Male Wistar rats were used. Animal-specific wall shear stress (WSS) magnitude and vector direction were estimated using CFD based on aortic geometry and flow information acquired by magnetic resonance imaging. Two distinct flow pattern regions were identified in the normal rat aortic arch; the distal part of the lesser curvature being exposed to low WSS and a non-uniform vector direction, and a region along the greater curvature being subjected to markedly higher levels of WSS and a uniform vector direction. Microarray analysis identified numerous novel mechanosensitive genes, including Trpc4 and Fgf12, and confirmed well-known ones, e.g. Klf2 and Nrf2. Gene ontology analysis revealed an over-representation of genes involved in transcriptional regulation. The most differentially expressed gene, Hand2, is a transcription factor previously shown to be involved in extracellular matrix remodeling. HAND2 protein was endothelial specific and showed higher expression in the regions exposed to low WSS with disturbed flow.

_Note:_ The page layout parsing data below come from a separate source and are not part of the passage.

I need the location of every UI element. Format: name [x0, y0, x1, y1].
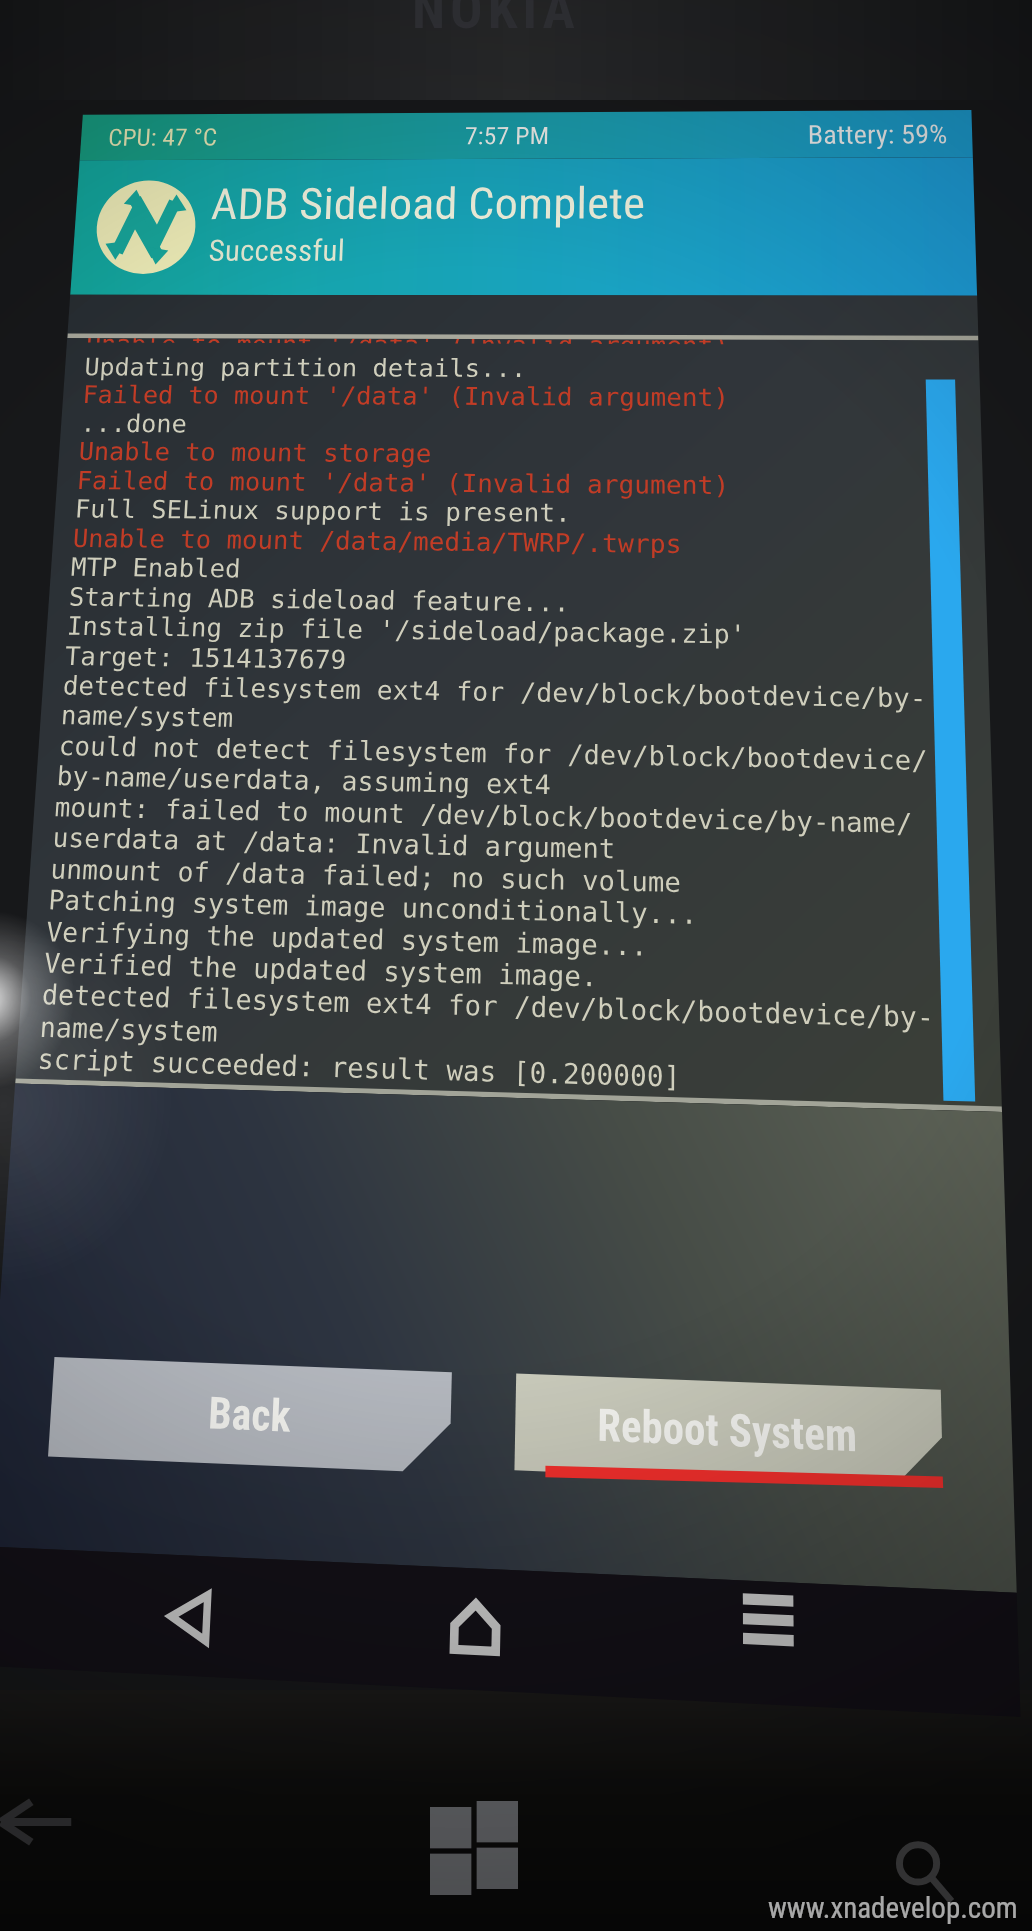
- staticText: Updating partition details...: [84, 353, 527, 382]
- staticText: 7:57 PM: [464, 122, 550, 150]
- staticText: NOKIA: [412, 0, 580, 41]
- staticText: Unable to mount '/data' (Invalid argumen…: [86, 338, 729, 344]
- button[interactable]: Back: [48, 1357, 452, 1473]
- staticText: www.xnadevelop.com: [768, 1891, 1018, 1925]
- staticText: name/system: [60, 700, 234, 733]
- staticText: Successful: [208, 233, 346, 268]
- staticText: Failed to mount '/data' (Invalid argumen…: [82, 381, 729, 412]
- staticText: Full SELinux support is present.: [74, 494, 572, 527]
- staticText: Installing zip file '/sideload/package.z…: [66, 611, 746, 649]
- staticText: Reboot System: [597, 1399, 858, 1463]
- staticText: ADB Sideload Complete: [210, 178, 646, 230]
- staticText: Unable to mount storage: [78, 437, 432, 468]
- staticText: Patching system image unconditionally...: [48, 884, 698, 930]
- staticText: ...done: [80, 409, 188, 438]
- staticText: Verified the updated system image.: [43, 947, 598, 993]
- staticText: Starting ADB sideload feature...: [68, 582, 571, 617]
- staticText: by-name/userdata, assuming ext4: [56, 761, 551, 800]
- staticText: unmount of /data failed; no such volume: [50, 854, 681, 898]
- staticText: detected filesystem ext4 for /dev/block/…: [62, 671, 927, 713]
- staticText: Failed to mount '/data' (Invalid argumen…: [76, 466, 730, 500]
- staticText: Verifying the updated system image...: [45, 916, 648, 962]
- button[interactable]: Recent apps: [743, 1593, 794, 1652]
- staticText: Target: 1514137679: [64, 641, 347, 675]
- staticText: could not detect filesystem for /dev/blo…: [58, 731, 928, 776]
- staticText: detected filesystem ext4 for /dev/block/…: [41, 979, 934, 1034]
- staticText: MTP Enabled: [70, 552, 242, 583]
- staticText: CPU: 47 °C: [107, 123, 218, 152]
- button[interactable]: Reboot System: [514, 1374, 943, 1488]
- button[interactable]: Search: [892, 1843, 954, 1905]
- staticText: Battery: 59%: [808, 119, 948, 150]
- button[interactable]: Back: [168, 1593, 210, 1642]
- staticText: script succeeded: result was [0.200000]: [37, 1043, 680, 1093]
- button[interactable]: Home: [452, 1600, 498, 1655]
- staticText: Back: [207, 1387, 292, 1443]
- staticText: Unable to mount /data/media/TWRP/.twrps: [72, 524, 682, 559]
- button[interactable]: Start: [430, 1801, 518, 1889]
- staticText: mount: failed to mount /dev/block/bootde…: [54, 792, 913, 839]
- staticText: userdata at /data: Invalid argument: [52, 822, 616, 864]
- staticText: name/system: [39, 1011, 219, 1048]
- button[interactable]: Back: [0, 1793, 72, 1851]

Microarray analysis validated the CFD-defined WSS regions in the rat aortic arch, and identified numerous novel shear-sensitive genes. Defining the functional importance of these genes in relation to atherosusceptibility may provide important insight into the understanding of vascular pathology.

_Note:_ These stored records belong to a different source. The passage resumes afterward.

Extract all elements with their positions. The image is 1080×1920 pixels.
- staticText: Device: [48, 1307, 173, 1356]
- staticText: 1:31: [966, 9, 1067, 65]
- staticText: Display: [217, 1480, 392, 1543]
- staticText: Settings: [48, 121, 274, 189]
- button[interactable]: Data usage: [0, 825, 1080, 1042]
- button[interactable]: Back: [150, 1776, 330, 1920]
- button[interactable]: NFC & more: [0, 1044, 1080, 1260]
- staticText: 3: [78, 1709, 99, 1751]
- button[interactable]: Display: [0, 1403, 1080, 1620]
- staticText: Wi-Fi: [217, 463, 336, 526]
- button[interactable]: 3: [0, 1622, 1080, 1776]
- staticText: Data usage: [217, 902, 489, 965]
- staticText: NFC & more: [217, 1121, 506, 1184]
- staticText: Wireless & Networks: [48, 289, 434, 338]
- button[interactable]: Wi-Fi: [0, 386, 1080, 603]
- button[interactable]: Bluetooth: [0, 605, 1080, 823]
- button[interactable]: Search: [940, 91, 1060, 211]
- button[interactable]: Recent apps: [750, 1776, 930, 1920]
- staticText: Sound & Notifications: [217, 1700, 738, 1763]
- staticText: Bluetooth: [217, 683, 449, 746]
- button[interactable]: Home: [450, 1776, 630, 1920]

切应力在维持血管壁完整性方面起着关键作用。目前关于切应力依赖性基因表达的认识主要基于实验性改变切应力的体外或体内观察,因此反映了与流动相关的急性分子事件。我们的目的是将计算流体动力学(CFD)模拟与全基因组微阵列分析相结合,研究生理条件下主动脉壁中依赖于流动的血管壁生物学。

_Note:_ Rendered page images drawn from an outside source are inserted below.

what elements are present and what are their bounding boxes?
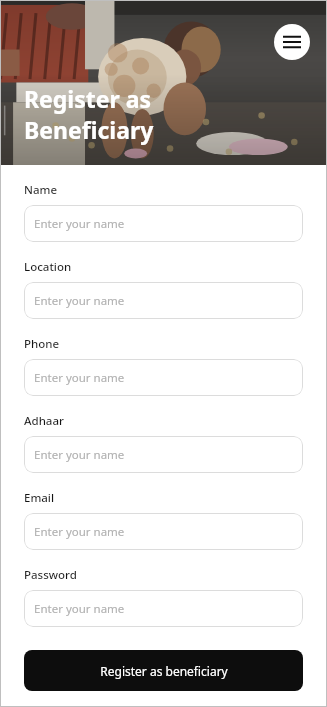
staticText: Adhaar <box>24 413 64 429</box>
staticText: Name <box>24 182 57 198</box>
staticText: Enter your name <box>34 447 125 463</box>
staticText: Phone <box>24 336 60 352</box>
button[interactable]: Enter your name <box>24 513 303 550</box>
button[interactable]: Open navigation menu <box>274 24 310 60</box>
staticText: Email <box>24 490 55 506</box>
staticText: Register as beneficiary <box>100 663 228 679</box>
staticText: Enter your name <box>34 370 125 386</box>
staticText: Location <box>24 259 72 275</box>
staticText: Beneficiary <box>24 114 154 145</box>
button[interactable]: Register as beneficiary <box>24 650 303 691</box>
button[interactable]: Enter your name <box>24 359 303 396</box>
button[interactable]: Enter your name <box>24 205 303 242</box>
staticText: Enter your name <box>34 601 125 617</box>
staticText: Enter your name <box>34 293 125 309</box>
button[interactable]: Enter your name <box>24 282 303 319</box>
button[interactable]: Enter your name <box>24 436 303 473</box>
staticText: Register as <box>24 83 152 114</box>
staticText: Enter your name <box>34 216 125 232</box>
button[interactable]: Enter your name <box>24 590 303 627</box>
staticText: Enter your name <box>34 524 125 540</box>
staticText: Password <box>24 567 77 583</box>
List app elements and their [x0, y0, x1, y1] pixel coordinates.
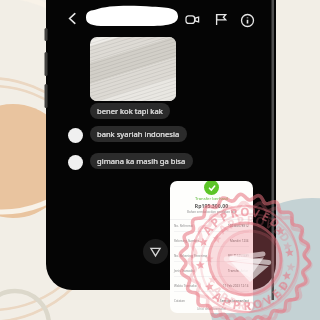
button[interactable]: bener kok tapi kak [90, 103, 170, 119]
staticText: Semoga bermanfaat [220, 299, 249, 303]
staticText: Jenis Transaksi [174, 269, 228, 273]
staticText: Catatan [174, 299, 220, 303]
button[interactable]: Scroll to bottom [143, 239, 168, 264]
staticText: Transfer berhasil [170, 196, 253, 202]
staticText: BSI 716253489 [228, 254, 249, 258]
staticText: Waktu Transaksi [174, 284, 223, 288]
staticText: Transfer Antar [228, 269, 249, 273]
staticText: bank syariah indonesia [97, 129, 180, 139]
staticText: Rp195.300,00 [170, 202, 253, 209]
button[interactable]: Transfer berhasil [170, 181, 253, 313]
staticText: Bahan sembako dan peralatan lain [170, 210, 253, 214]
staticText: 11 Feb 2023 12:14 [223, 284, 249, 288]
button[interactable]: bank syariah indonesia [90, 126, 187, 142]
button[interactable]: Back [62, 8, 82, 28]
staticText: No. Rekening Penerima [174, 254, 228, 258]
staticText: Lihat detail transaksi [170, 307, 253, 311]
button[interactable]: Video call [182, 9, 202, 29]
staticText: 102345678912 [228, 224, 249, 228]
button[interactable]: Info [237, 10, 257, 30]
staticText: No. Referensi [174, 224, 228, 228]
staticText: gimana ka masih ga bisa [97, 156, 186, 166]
button[interactable]: Flag [210, 9, 230, 29]
staticText: Rekening Sumber [174, 239, 230, 243]
staticText: bener kok tapi kak [97, 106, 163, 116]
button[interactable] [90, 37, 176, 101]
staticText: Mandiri 1234 [230, 239, 249, 243]
button[interactable]: gimana ka masih ga bisa [90, 153, 193, 169]
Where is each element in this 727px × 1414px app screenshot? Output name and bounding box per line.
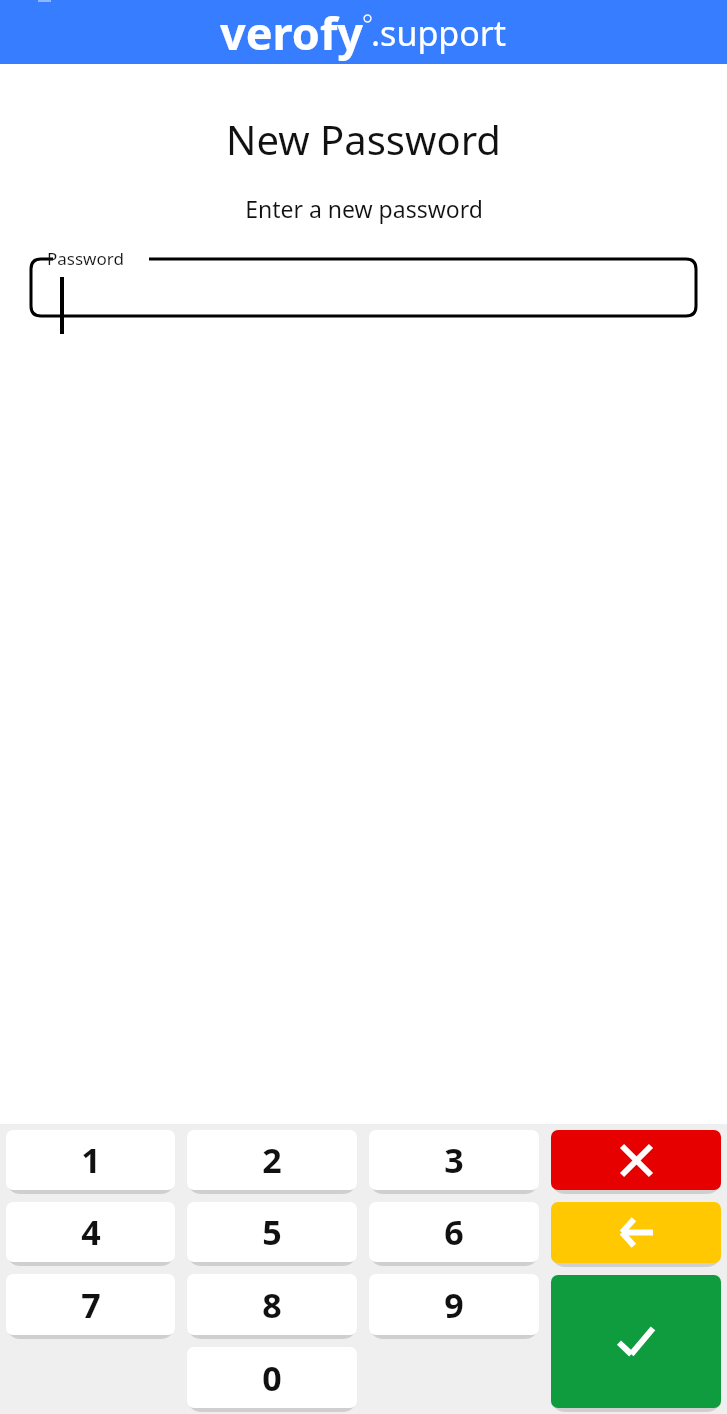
button[interactable]: 6 bbox=[369, 1202, 539, 1262]
button[interactable]: 7 bbox=[6, 1274, 175, 1335]
staticText: .support bbox=[371, 10, 507, 56]
button[interactable]: Backspace bbox=[551, 1202, 721, 1263]
button[interactable]: 9 bbox=[369, 1274, 539, 1335]
staticText: 3 bbox=[444, 1137, 464, 1183]
staticText: verofy bbox=[220, 2, 364, 63]
button[interactable]: 1 bbox=[6, 1130, 175, 1190]
button[interactable]: Cancel bbox=[551, 1130, 721, 1190]
staticText: 9 bbox=[444, 1282, 464, 1328]
staticText: 0 bbox=[262, 1355, 282, 1401]
button[interactable]: 8 bbox=[187, 1274, 357, 1335]
button[interactable]: Password bbox=[31, 251, 696, 316]
staticText: Password bbox=[47, 247, 124, 270]
button[interactable]: 3 bbox=[369, 1130, 539, 1190]
staticText: 5 bbox=[262, 1209, 282, 1255]
staticText: 8 bbox=[262, 1282, 282, 1328]
staticText: 7 bbox=[81, 1282, 101, 1328]
staticText: New Password bbox=[226, 112, 501, 166]
staticText: 6 bbox=[444, 1209, 464, 1255]
button[interactable]: 5 bbox=[187, 1202, 357, 1262]
button[interactable]: Confirm bbox=[551, 1275, 721, 1408]
button[interactable]: 2 bbox=[187, 1130, 357, 1190]
staticText: 4 bbox=[81, 1209, 101, 1255]
staticText: 1 bbox=[81, 1137, 101, 1183]
button[interactable]: 4 bbox=[6, 1202, 175, 1262]
staticText: Enter a new password bbox=[245, 193, 483, 224]
button[interactable]: 0 bbox=[187, 1347, 357, 1408]
staticText: 2 bbox=[262, 1137, 282, 1183]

使用雄性 Wistar 大鼠。使用基于主动脉几何形状和通过磁共振成像获得的流动信息的 CFD 来估计动物特定的壁面切应力(WSS)大小和矢量方向。在正常大鼠主动脉弓中确定了两个不同的流动模式区域;小曲率的远端区域暴露于低 WSS 和非均匀的矢量方向,而沿着大曲率的区域则受到明显更高水平的 WSS 和均匀的矢量方向。微阵列分析鉴定了许多新的机械敏感性基因,包括 Trpc4 和 Fgf12,并证实了众所周知的基因,如 Klf2 和 Nrf2。基因本体论分析显示,参与转录调控的基因表达过度。差异表达最显著的基因 HAND2 是一种先前被证明参与细胞外基质重塑的转录因子。HAND2 蛋白具有内皮特异性,在低 WSS 暴露且血流紊乱的区域表达较高。
微阵列分析验证了大鼠主动脉弓中 CFD 定义的 WSS 区域,并鉴定了许多新的剪切敏感基因。确定这些基因与动脉粥样易感性的功能重要性可能为理解血管病理学提供重要的见解。